In 16s sequencing data, we found a few very interesting species as biomarkers, so our laboratory invested good money for metagenomics out of the desire for greater study. However, in metagenomics, those species are not significant. We feel very confused, and don’t know how to integrate the two kinds of data in the analysis. Can you recommand a strategy to integration two datasets or some paragon paper to study?
Welcome to the world of microbiome techniques. The fact that 16s and shotgun sequencing don’t line up is a common problem. However, a few things to consider:
- “Species” resolution in 16s should be considered very carefully. (As in if you didn’t use a specifically curated database, species resolution is generally a lie in the human microbiome except for a few genera.) So, that may be an issue.
- Naming conventions between databases are rarely consistent. Upper levels (phylum, class, sometimes order) often agree in databases, but lower levels are inconsistent. Yes, its a problem. No, there’s not a great solution other than annotate consistently and pay attention to the database and database version. But, if you’re assembling a custom database, this again may be an issue.
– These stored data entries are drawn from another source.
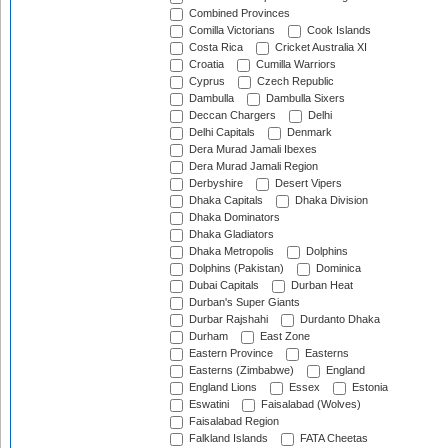
Combined Provinces
Comilla Victorians
Cook Islands
Costa Rica
Cricket Australia XI
Croatia
Cumilla Warriors
Cyprus
Czech Republic
Dambulla
Dambulla Sixers
Deccan Chargers
Delhi
Delhi Capitals
Denmark
Dera Murad Jamali Ibexes
Dera Murad Jamali Region
Derbyshire
Desert Vipers
Dhaka Capitals
Dhaka Division
Dhaka Dominators
Dhaka Gladiators
Dhaka Metropolis
Dolphins
Dolphins (Pakistan)
Dominica
Dubai Capitals
Durban Heat
Durban's Super Giants
Durbar Rajshahi
Durdanto Dhaka
Durham
East Zone
Eastern Province
Easterns
Easterns (Zimbabwe)
England
England Lions
Essex
Estonia
Eswatini
Faisalabad (Wolves)
Faisalabad Region
Falkland Islands
FATA Cheetas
- Because abundance-based profiles don’t always line up in 16s and metagenomics, if you’re focusing on abundance based-metrics, you may be SOL. So, consider what assumptions your techniques make about your data, and what biases are behind it. Maybe consider copy number correction on your 16s, if you’re concerned this is an issue.
- How do you know that the organisms of interest matter and what does metagenomics buy you over what you’re getting from marker gene?
- Aren’t biomarkers a cliche in 2019/2020? Like, hasn’t He et al demonstrated nicely that “biomarkers” often don’t replicate (unless you’re really lucky)?